Published on 19 June 2010

BISHKEK – The United Nations World Food Programme is delivering desperately needed food to thousands of people fleeing violent clashes, many of whom are trapped in neighbourhoods in southern Kyrgyzstan’s main city Osh.

“With a huge number of people displaced by the conflict, and thousands more trapped without food, water or supplies, there’s not a moment to lose,” said WFP Executive Director Josette Sheeran, announcing that the agency planned to airlift food into Kyrgyzstan and neighbouring Uzbekistan over the weekend to augment food distributions already underway.

Over the last two days, a two-week ration (100 metric tons) of fortified flour and vegetable oil was distributed in the Ak Buura district of Osh by WFP local partners. This is in addition to 40 tons of flour – enough to feed 100,000 people for a day -- distributed by the International Committee of the Red Cross to hospitals and internally displaced people around the city. More food will be delivered today.

From the agency’s emergency warehouse in Dubai, aircraft will start delivering 110 tons of high energy biscuits to Osh and Andijan, in Uzbekistan, starting Sunday – enough to provide daily rations for 206,000 refugees and displaced people.
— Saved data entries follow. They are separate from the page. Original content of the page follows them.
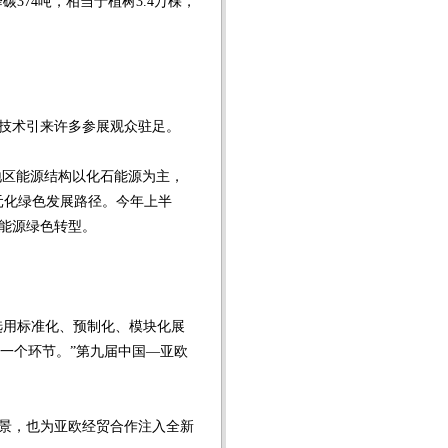
374吨，相当于植树3.4万棵，
技术引来许多参展观众驻足。
地区能源结构以化石能源为主，
元化绿色发展路径。今年上半
能源绿色转型。
选用标准化、预制化、模块化展
一个环节。”第九届中国—亚欧
景，也为亚欧经贸合作注入全新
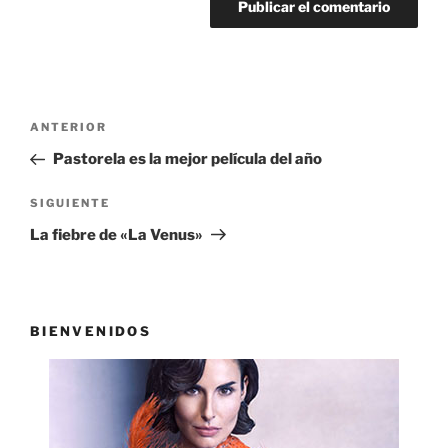
Navegación
Entrada
ANTERIOR
de
anterior:
Pastorela es la mejor película del año
entradas
Siguiente
SIGUIENTE
entrada
La fiebre de «La Venus»
BIENVENIDOS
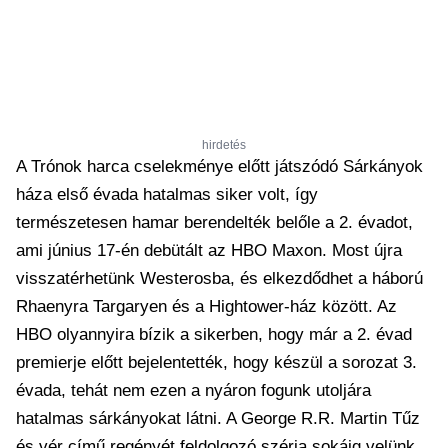
hirdetés
A Trónok harca cselekménye előtt játszódó Sárkányok
háza első évada hatalmas siker volt, így
természetesen hamar berendelték belőle a 2. évadot,
ami június 17-én debütált az HBO Maxon. Most újra
visszatérhetünk Westerosba, és elkezdődhet a háború
Rhaenyra Targaryen és a Hightower-ház között. Az
HBO olyannyira bízik a sikerben, hogy már a 2. évad
premierje előtt bejelentették, hogy készül a sorozat 3.
évada, tehát nem ezen a nyáron fogunk utoljára
hatalmas sárkányokat látni. A George R.R. Martin Tűz
és vér című regényét feldolgozó széria sokáig velünk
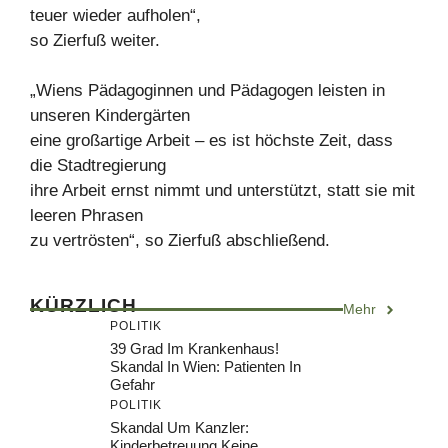
teuer wieder aufholen“,
so Zierfuß weiter.
„Wiens Pädagoginnen und Pädagogen leisten in
unseren Kindergärten
eine großartige Arbeit – es ist höchste Zeit, dass
die Stadtregierung
ihre Arbeit ernst nimmt und unterstützt, statt sie mit
leeren Phrasen
zu vertrösten“, so Zierfuß abschließend.
KÜRZLICH
Mehr
POLITIK
39 Grad Im Krankenhaus!
Skandal In Wien: Patienten In
Gefahr
POLITIK
Skandal Um Kanzler:
Kinderbetreuung Keine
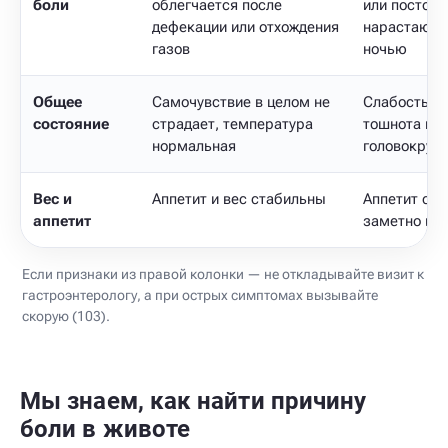
боли
облегчается после
или постоян
дефекации или отхождения
нарастающа
газов
ночью
Общее
Самочувствие в целом не
Слабость, т
состояние
страдает, температура
тошнота и р
нормальная
головокруж
Вес и
Аппетит и вес стабильны
Аппетит сни
аппетит
заметно пад
Если признаки из правой колонки — не откладывайте визит к
гастроэнтерологу, а при острых симптомах вызывайте
скорую (103).
Мы знаем, как найти причину
боли в животе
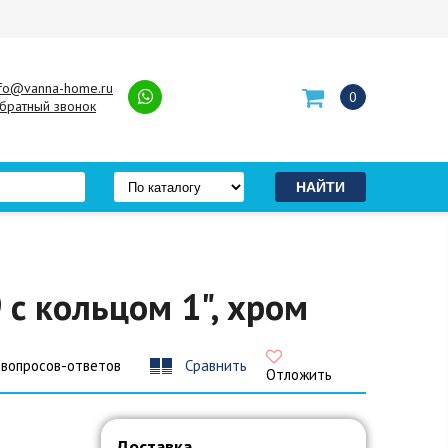
nfo@vanna-home.ru
0
братный звонок
с кольцом 1", хром
 вопросов-ответов
Сравнить
Отложить
Доставка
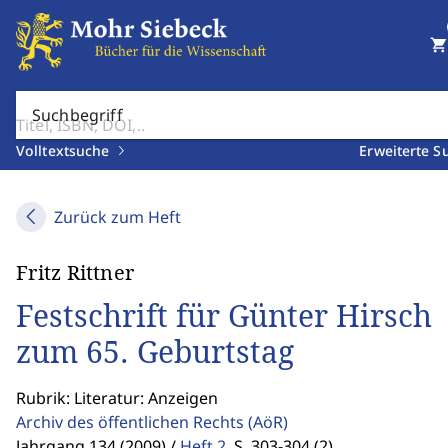
shopping_cart
Suchbegriff
Volltextsuche
Erweiterte S
Zurück zum Heft
Fritz Rittner
Festschrift für Günter Hirsch
zum 65. Geburtstag
Rubrik: Literatur: Anzeigen
Archiv des öffentlichen Rechts
(AöR)
Jahrgang 134 (2009) /
Heft 2
,
S. 303-304 (2)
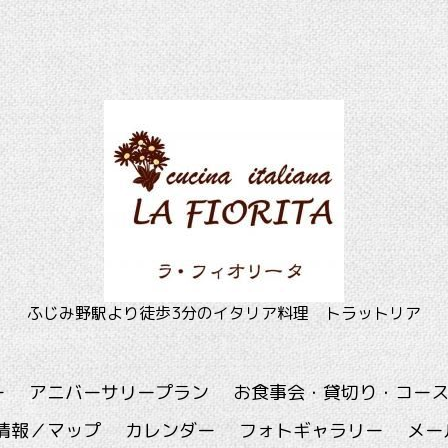
ふじみ野駅より徒歩3分のイタリア料理 トラットリア
ー
アニバーサリープラン
お食事会・貸切り・コー
情報／マップ
カレンダー
フォトギャラリー
メー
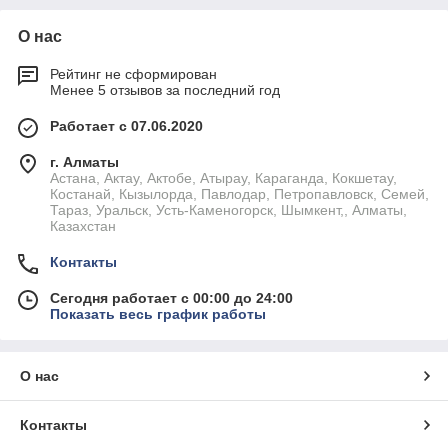
О нас
Рейтинг не сформирован
Менее 5 отзывов за последний год
Работает с 07.06.2020
г. Алматы
Астана, Актау, Актобе, Атырау, Караганда, Кокшетау,
Костанай, Кызылорда, Павлодар, Петропавловск, Семей,
Тараз, Уральск, Усть-Каменогорск, Шымкент,, Алматы,
Казахстан
Контакты
Сегодня работает с 00:00 до 24:00
Показать весь график работы
О нас
Контакты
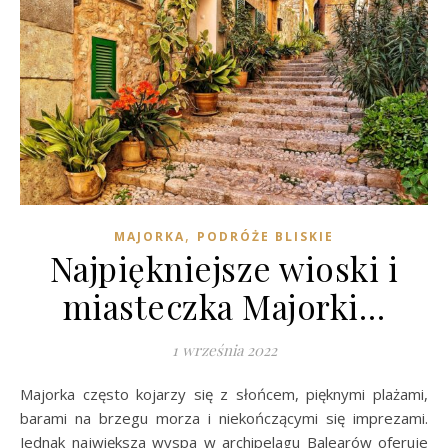
,
MAJORKA
PODRÓŻE BLISKIE
Najpiękniejsze wioski i
miasteczka Majorki…
1 września 2022
Majorka często kojarzy się z słońcem, pięknymi plażami,
barami na brzegu morza i niekończącymi się imprezami.
Jednak największa wyspa w archipelagu Balearów oferuje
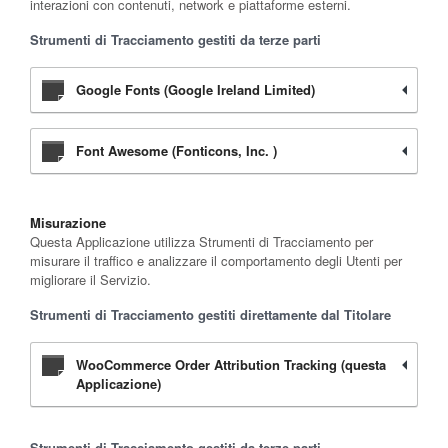
interazioni con contenuti, network e piattaforme esterni.
Strumenti di Tracciamento gestiti da terze parti
Google Fonts (Google Ireland Limited)
Font Awesome (Fonticons, Inc. )
Misurazione
Questa Applicazione utilizza Strumenti di Tracciamento per
misurare il traffico e analizzare il comportamento degli Utenti per
migliorare il Servizio.
Strumenti di Tracciamento gestiti direttamente dal Titolare
WooCommerce Order Attribution Tracking (questa
Applicazione)
Strumenti di Tracciamento gestiti da terze parti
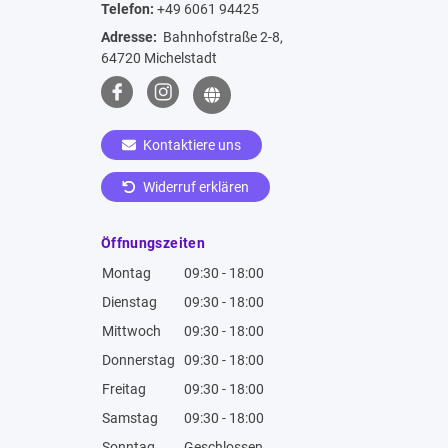
Telefon:
+49 6061 94425
Adresse:
Bahnhofstraße 2-8,
64720 Michelstadt
Kontaktiere uns
Widerruf erklären
Öffnungszeiten
Montag
09:30 - 18:00
Dienstag
09:30 - 18:00
Mittwoch
09:30 - 18:00
Donnerstag
09:30 - 18:00
Freitag
09:30 - 18:00
Samstag
09:30 - 18:00
Sonntag
Geschlossen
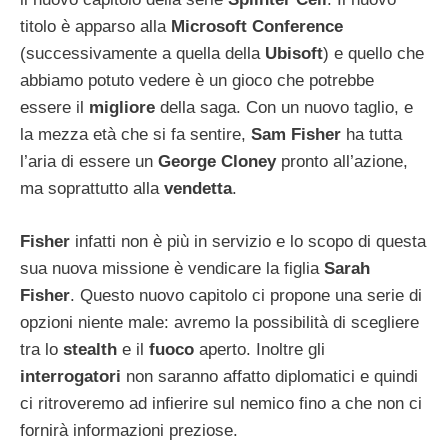
titolo è apparso alla
Microsoft Conference
(successivamente a quella della
Ubisoft
) e quello che
abbiamo potuto vedere è un gioco che potrebbe
essere il
migliore
della saga. Con un nuovo taglio, e
la mezza età che si fa sentire,
Sam Fisher
ha tutta
l’aria di essere un
George Cloney
pronto all’azione,
ma soprattutto alla
vendetta
.
Fisher
infatti non è più in servizio e lo scopo di questa
sua nuova missione è vendicare la figlia
Sarah
Fisher
. Questo nuovo capitolo ci propone una serie di
opzioni niente male: avremo la possibilità di scegliere
tra lo
stealth
e il
fuoco
aperto. Inoltre gli
interrogatori
non saranno affatto diplomatici e quindi
ci ritroveremo ad infierire sul nemico fino a che non ci
fornirà informazioni preziose.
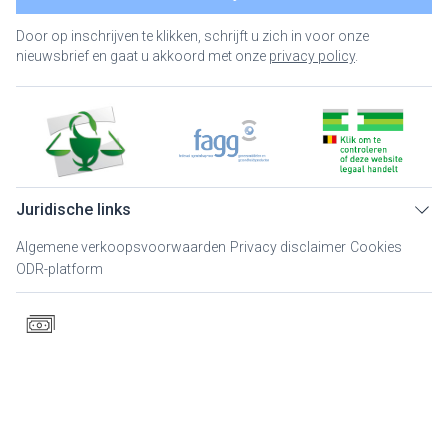
Door op inschrijven te klikken, schrijft u zich in voor onze
nieuwsbrief en gaat u akkoord met onze
privacy policy
.
Juridische links
Algemene verkoopsvoorwaarden
Privacy disclaimer
Cookies
ODR-platform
High energy biscuits are used in the first stages of relief operations when people are without cooking facilities and transport is difficult.

As part of a UN Flash Appeal launched out of New York yesterday, WFP appealed for USD $19 million to provide emergency food rations to more than half a million victims of violence in Kyrgyzstan, plus $1.6 million for logistics and emergency telecommunications services which it coordinates on behalf of the humanitarian community.

WFP and the UN country team are setting up an operational hub in Osh airport where humanitarian assistance will arrive. Transporting supplies to and from WFP's warehouse in Osh, located in one of the most dangerous areas of the city, remains a challenge.  Food distribution is further hampered because roads from Kyrgyzstan’s capitol Bishkek are not safe and commercial trucking companies are reluctant to risk their vehicles.

The violence between ethnic Uzbek and Kyrgyz communities started June 10. Since then, more than 100,000 people have fled across the border with another 300,000 internally displaced.